Your objective: Report each line from the entries in which "dlouhou" can be found.

Recorded information below:

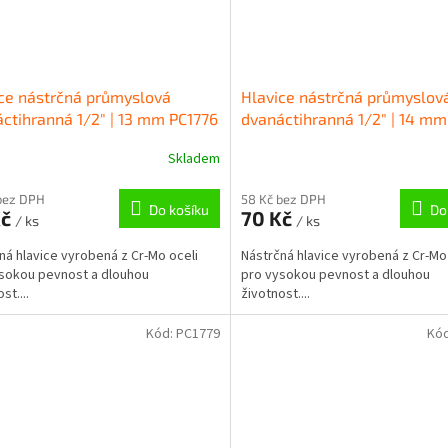
ce nástrčná průmyslová
Hlavice nástrčná průmyslov
ctihranná 1/2" | 13 mm PC1776
dvanáctihranná 1/2" | 14 mm
Skladem
bez DPH
58 Kč bez DPH
Do košíku
Do
Kč
70 Kč
/ ks
/ ks
ná hlavice vyrobená z Cr-Mo oceli
Nástrčná hlavice vyrobená z Cr-Mo
sokou pevnost a dlouhou
pro vysokou pevnost a dlouhou
st....
životnost....
Kód:
PC1779
Kó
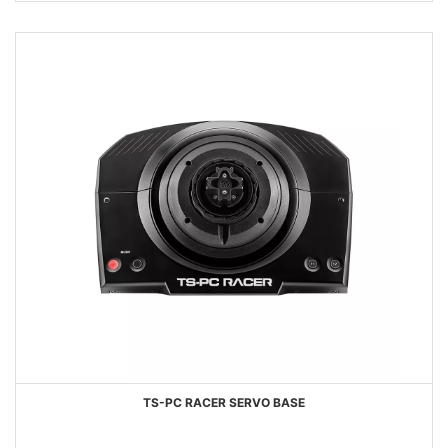
DESEOS
TS-PC RACER SERVO BASE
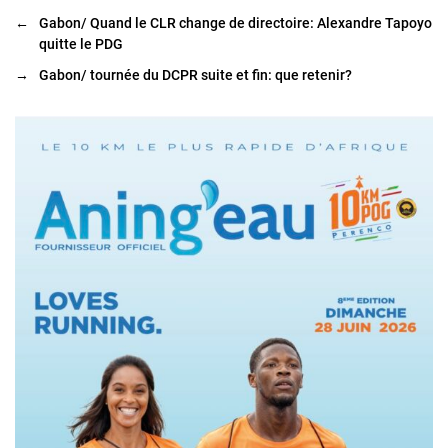
←
Gabon/ Quand le CLR change de directoire: Alexandre Tapoyo
quitte le PDG
→
Gabon/ tournée du DCPR suite et fin: que retenir?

End of Recorded information.

Response:
sokou pevnost a dlouhou
pro vysokou pevnost a dlouhou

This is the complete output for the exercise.